The translation of SOD1 and γ-GCLC were determined by western blotting. Total protein was extracted using RIPA solution (Thermo Fisher Scientific, Inc.). Sample buffer (4X; Solarbio Science and Technology Co., Ltd., Beijing, China) was added to 40 µg protein at a ratio of 1:3 (v:v) and was then heated at 95°C for 5 min for degeneration. SDS-polyacrylamide gel was made using a SDS-PAGE kit (Solarbio Science and Technology Co., Ltd.). Prestained protein ladder (8 µl) (26616; Thermo Fisher Scientific, Inc.) was added into one lane of the gel and 40 µg of the protein sample was added into the other lane. The electrical current was 25 mA per gel and the voltage of electrotransfer was 60 V per sandwich running for 1 h. The membrane was blocked with blocking buffer (CWBio, Beijing, China) for 1 h. The primary antibody of SOD1 (ab20926) and γ-GCLC (ab55435) (both from CWBio, Beijing, China) were diluted with TBST (CWBio) at a ratio of 1:1,000. After washing with TBST, the membrane was then incubated with the primary antibody diluent overnight at 4°C. The secondary antibody (Booster Bioengineering Institute, Wuhan, China) was diluted with TBST at a ratio of 1:8,000. The membranes were incubated with the secondary antibody diluent for 90 min under 25°C. Washed membranes were incubated with BCIP/NBT KIT (002209; Thermo Fisher Scientific, Inc.) for 10 min, taken pictures in GelDoc XR System (Bio-Rad Laboratories, Inc.). The grayscale of photos was analyzed by Quantity One software.

Statistical analysis

All of the data were analyzed using SPSS 23.0 and tested for normality and the homogeneity of variance. If the data showed normality and had equal variance, one-way analysis of variance (ANOVA; F distribution) was used. If there were significantly differences from the mean among all the groups, Tukey's method was used to complete multiple comparisons. If the data showed normality, but did not have equal variance based on one-way ANOVA, the Brown-Forsythe method was used to correct the results. For multiple comparisons based on unequal variance data, the Games-Howell method was used. If the data did not show normality, the Kruskal-Wallis H test was used, which is one of the non-parametric methods.

Results

Development of a steatosis cell model

We tested cellular viability by an MTT assay to ensure that the OA concentrations used did not impact metabolic activity. As shown in Fig. 1A, 0.4 mM OA showed a significant decrease in cellular activity and, thus, this condition was excluded from subsequent experiments. Next, we found that the 0.3 mM treatment group showed the highest TG concentration (Fig. 1B). Thus, the condition of 0.3 mM OA was chose.

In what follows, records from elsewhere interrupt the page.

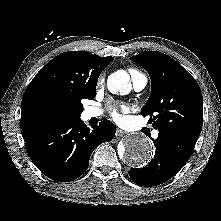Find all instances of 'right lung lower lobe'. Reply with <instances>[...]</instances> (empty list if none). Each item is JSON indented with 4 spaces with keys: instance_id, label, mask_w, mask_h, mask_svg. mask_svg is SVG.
I'll return each instance as SVG.
<instances>
[{
    "instance_id": "obj_1",
    "label": "right lung lower lobe",
    "mask_w": 221,
    "mask_h": 221,
    "mask_svg": "<svg viewBox=\"0 0 221 221\" xmlns=\"http://www.w3.org/2000/svg\"><path fill=\"white\" fill-rule=\"evenodd\" d=\"M115 132L109 120L90 129L80 118L40 123L22 130L32 161L45 176L60 182L81 176L93 150L111 141Z\"/></svg>"
}]
</instances>
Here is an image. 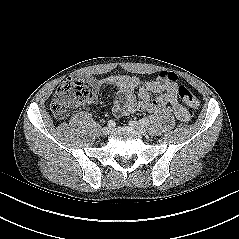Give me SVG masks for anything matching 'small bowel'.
Instances as JSON below:
<instances>
[{"label": "small bowel", "instance_id": "obj_1", "mask_svg": "<svg viewBox=\"0 0 239 239\" xmlns=\"http://www.w3.org/2000/svg\"><path fill=\"white\" fill-rule=\"evenodd\" d=\"M82 80L91 89L86 104H96L102 87L115 88L112 111L116 117L136 112H154L162 107L171 108L177 119L188 122L190 113L178 101V84L169 81L165 72L152 81L142 82L136 76L111 75L105 78L84 76ZM138 89L137 95L135 90ZM151 94L155 96L151 98Z\"/></svg>", "mask_w": 239, "mask_h": 239}]
</instances>
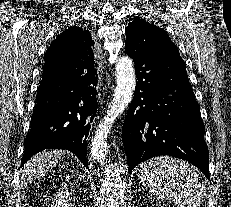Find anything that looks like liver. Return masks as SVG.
Segmentation results:
<instances>
[{
	"mask_svg": "<svg viewBox=\"0 0 231 207\" xmlns=\"http://www.w3.org/2000/svg\"><path fill=\"white\" fill-rule=\"evenodd\" d=\"M63 154L64 151L60 150L38 153L25 164L21 179L24 181H32L40 178L49 168L57 164Z\"/></svg>",
	"mask_w": 231,
	"mask_h": 207,
	"instance_id": "obj_1",
	"label": "liver"
}]
</instances>
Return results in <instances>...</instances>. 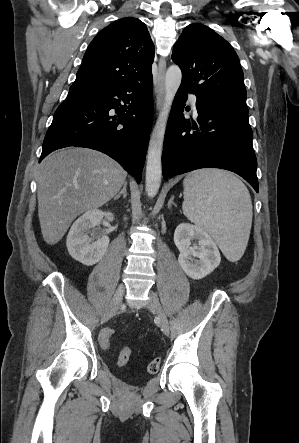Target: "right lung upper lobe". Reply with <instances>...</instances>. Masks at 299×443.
<instances>
[{
	"label": "right lung upper lobe",
	"mask_w": 299,
	"mask_h": 443,
	"mask_svg": "<svg viewBox=\"0 0 299 443\" xmlns=\"http://www.w3.org/2000/svg\"><path fill=\"white\" fill-rule=\"evenodd\" d=\"M153 60L146 25L133 17L117 20L91 41L70 88L94 90L151 77Z\"/></svg>",
	"instance_id": "obj_1"
}]
</instances>
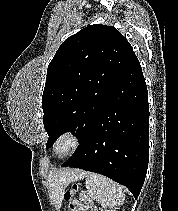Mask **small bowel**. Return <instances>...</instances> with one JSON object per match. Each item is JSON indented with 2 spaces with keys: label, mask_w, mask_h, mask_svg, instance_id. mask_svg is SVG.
<instances>
[{
  "label": "small bowel",
  "mask_w": 178,
  "mask_h": 211,
  "mask_svg": "<svg viewBox=\"0 0 178 211\" xmlns=\"http://www.w3.org/2000/svg\"><path fill=\"white\" fill-rule=\"evenodd\" d=\"M80 211H96V208L87 200L81 202Z\"/></svg>",
  "instance_id": "small-bowel-1"
}]
</instances>
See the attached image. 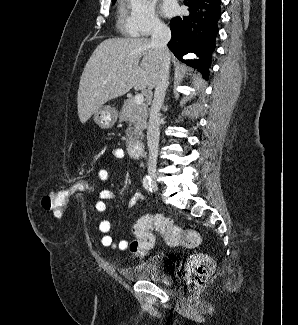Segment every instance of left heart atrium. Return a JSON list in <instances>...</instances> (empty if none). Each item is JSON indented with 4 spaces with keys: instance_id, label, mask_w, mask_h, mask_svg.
<instances>
[{
    "instance_id": "left-heart-atrium-1",
    "label": "left heart atrium",
    "mask_w": 298,
    "mask_h": 325,
    "mask_svg": "<svg viewBox=\"0 0 298 325\" xmlns=\"http://www.w3.org/2000/svg\"><path fill=\"white\" fill-rule=\"evenodd\" d=\"M177 12V4L175 0H164L162 3V13L166 17H171Z\"/></svg>"
}]
</instances>
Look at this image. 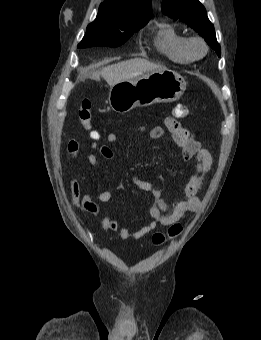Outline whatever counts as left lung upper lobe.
<instances>
[{"instance_id":"left-lung-upper-lobe-1","label":"left lung upper lobe","mask_w":261,"mask_h":340,"mask_svg":"<svg viewBox=\"0 0 261 340\" xmlns=\"http://www.w3.org/2000/svg\"><path fill=\"white\" fill-rule=\"evenodd\" d=\"M161 7L165 15L179 19L192 27L215 50L218 56L221 55L214 26L209 21L204 6L198 0H163Z\"/></svg>"}]
</instances>
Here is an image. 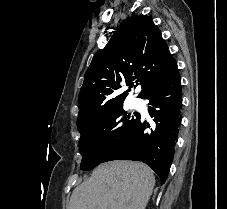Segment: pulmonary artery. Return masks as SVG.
Returning a JSON list of instances; mask_svg holds the SVG:
<instances>
[{
  "label": "pulmonary artery",
  "mask_w": 227,
  "mask_h": 209,
  "mask_svg": "<svg viewBox=\"0 0 227 209\" xmlns=\"http://www.w3.org/2000/svg\"><path fill=\"white\" fill-rule=\"evenodd\" d=\"M132 95H135V92H132ZM142 101L141 97L132 98L131 102L133 105L137 106Z\"/></svg>",
  "instance_id": "pulmonary-artery-1"
}]
</instances>
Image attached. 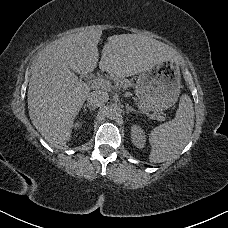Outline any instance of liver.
<instances>
[{
	"mask_svg": "<svg viewBox=\"0 0 228 228\" xmlns=\"http://www.w3.org/2000/svg\"><path fill=\"white\" fill-rule=\"evenodd\" d=\"M101 35V30L92 28L63 37L48 45L32 62L27 93L29 117L52 147L64 146L70 140L73 121L91 90L75 73L87 75L98 64L111 76L124 78L162 62H178L175 49L140 34L108 37L99 61L97 45Z\"/></svg>",
	"mask_w": 228,
	"mask_h": 228,
	"instance_id": "1",
	"label": "liver"
}]
</instances>
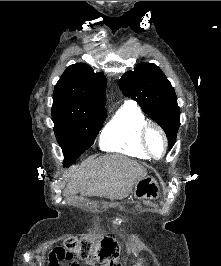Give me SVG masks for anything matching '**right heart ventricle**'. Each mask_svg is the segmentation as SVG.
<instances>
[{
	"label": "right heart ventricle",
	"mask_w": 221,
	"mask_h": 266,
	"mask_svg": "<svg viewBox=\"0 0 221 266\" xmlns=\"http://www.w3.org/2000/svg\"><path fill=\"white\" fill-rule=\"evenodd\" d=\"M146 123L140 108L132 104L123 105L101 133L102 149L141 159L149 158L141 142V131Z\"/></svg>",
	"instance_id": "1"
}]
</instances>
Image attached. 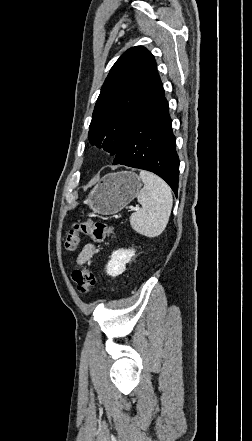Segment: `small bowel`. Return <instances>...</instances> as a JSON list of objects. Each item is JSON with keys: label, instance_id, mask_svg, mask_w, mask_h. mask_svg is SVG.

Detection of oxidative stress

The purpose of our study was to detect the variations in oxidative stress in the steatosis cells after treatment with UA. As a result of the antioxidative abilities of UA, we predicted that after treatment of steatosis cells with UA, the oxidative stress should be lowered, especially with low concentrations of UA.

The MDA (Fig. 1C) content of model cells was higher than that of untreated cells at all time-points (P<0.05). All the UA-treated groups showed no significantly differences compared with the untreated groups at 24 h (P>0.05). With an increase in treatment duration, the 5 and 10 mg/dl group had lower MDA levels than the model group (P<0.05), and the MDA level of the 10 mg/dl group was closest to that of the untreated group. However, the 20 and 30 mg/dl treatments could not stop the accumulation of MDA in the model cells after 72 and 96 h, respectively.

The GSH content (Fig. 2A) of model cells was lower than that of untreated cells (P<0.05). All the treated groups show an increasing at different time-point. All four concentrations of UA elevated the GSH content in steatosis cells at 24 h (P<0.05). UA at concentrations of 20 and 30 mg/dl did not elevate the GSH concentration in steatosis cells any further after 24 h (P<0.05), and had no difference compared with model cells (P>0.05) as well as the 10 mg/dl group after 72 h (P<0.05). However, after treatment with 5 mg/dl UA, GSH content was higher than it in the model group over the course of the experiment.

In the transcription results for γ-GCLC (Fig. 2B), there were no statistically significantly differences between the model group and the untreated group (P>0.05). The 30 mg/dl treatment group showed higher transcription levels than the model group (P<0.05). Only the 10 mg/dl group after 72 h had levels lower than that of the untreated group (P<0.05). The other groups did not show statistically significantly differences compared to the untreated group at any time-point (P>0.05). The translation of γ-GCLC (Fig. 2C and D) in the model group was higher than that in the untreated group at all four time-points (P<0.05). The 5 mg/dl group had a lower translational level than the model group, and the 30 mg/dl group showed elevated translation at 96 h in the steatosis cells. The 10 mg/dl group at 24 and 72 h and the 20 mg/dl group at 24, 48, and 96 h showed decreased levels of γ-GCLC in the steatosis cells (P<0.05).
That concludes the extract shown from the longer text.